Photo illustration by John Lyman

The move toward drug legalization globally seems to be more of a laissez-faire social experiment than a rigorously thought-out policy.

Cannabis legalization has arrived in Germany, yet it appears to be part of a troubling international trend: the devaluation of long-term societal consequences in favor of short-term financial gains and political lobbying. In a nation celebrated for its contributions to technology, innovation, and creativity, this seemingly cavalier attitude toward drug policy raises deep concerns.

A recent large-scale study shows that cannabis can alter brain structure, particularly in adolescents, leading to impulsiveness and reduced concentration. Despite ongoing debates over the merits of legalization, the scientific consensus remains: cannabis can cause irreversible damage to developing brains.

In the Netherlands, synthetic drugs have an estimated market value of €9 billion annually, just within the province of North Brabant. Local governance is warning of losing control, as organized crime is mostly responsible for exporting these drugs abroad. The estimated annual turnover from this illegal export is between €19 to €20 billion, with organized crime netting profits of around €900 million.

The Marengo trial, initiated in 2019, has been a chilling wake-up call. Taking place after a series of murders connected to organized crime between 2015 and 2017, the trial has seen its own share of violence. People indirectly and directly involved in the proceedings have been killed, deepening the crisis.

In 2019, the Netherlands became the EU’s second-largest location for cocaine seizures, trailing only behind Belgium. According to Dutch criminologists, this level of drug trafficking is unlikely to occur without corruption among customs, port authorities, and the police. However, the infiltration of criminal networks through EncroChat has led to multiple drug lab dismantlements and prevented further violent crimes, revealing the shocking scale of the problem.

In the United States, cannabis has been legalized in several states like California, but this hasn’t halted the influx of new, harmful substances. Los Angeles is currently battling an epidemic of a “zombie drug” known as xylazine, a dangerous substance that can cause severe bodily harm. Furthermore, Oregon’s decriminalization of even hard drugs seems to have made Portland a haven for addicts across the country.

Since 2018, Canada has legalized cannabis for adults in the hopes of undermining the black market.

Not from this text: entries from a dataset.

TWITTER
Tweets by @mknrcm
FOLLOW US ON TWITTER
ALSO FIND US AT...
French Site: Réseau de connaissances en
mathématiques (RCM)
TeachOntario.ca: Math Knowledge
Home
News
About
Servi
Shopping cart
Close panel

Yet, British Columbia has also decriminalized the possession of small amounts of hard drugs like ecstasy and heroin. Despite the government’s noble intentions, the market has yet to fully transition into legality, raising questions about the efficacy of such policies.

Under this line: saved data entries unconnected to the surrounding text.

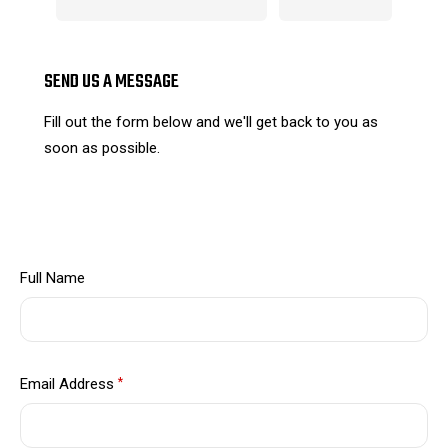
SEND US A MESSAGE
Fill out the form below and we'll get back to you as
soon as possible.
Full Name
Email Address
*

Even in Uruguay, where regulation and sales of cannabis are state-controlled, a staggering 73% of users procure their drugs from unapproved channels. This suggests that even the best-intentioned policies can struggle against the power of the black market.

The move toward drug legalization globally seems to be more of a laissez-faire social experiment than a rigorously thought-out policy. Arguments based on personal freedom and economic gains are increasingly confronted by the complexities of public health, organized crime, and societal well-being.

A legacy of the ’68ers?

It seems that the ethos of the ’68ers—an easygoing life without effort—is echoing in our contemporary policies. While economic stimulation through cannabis might be a mirage, what remains certain is that we are veering into an uncertain future. The critical question is whether our society can afford the long-term costs of this relaxed stance on drugs.

Eva Kneifel is studying Politics and History at FernUniversität Campus Hagen.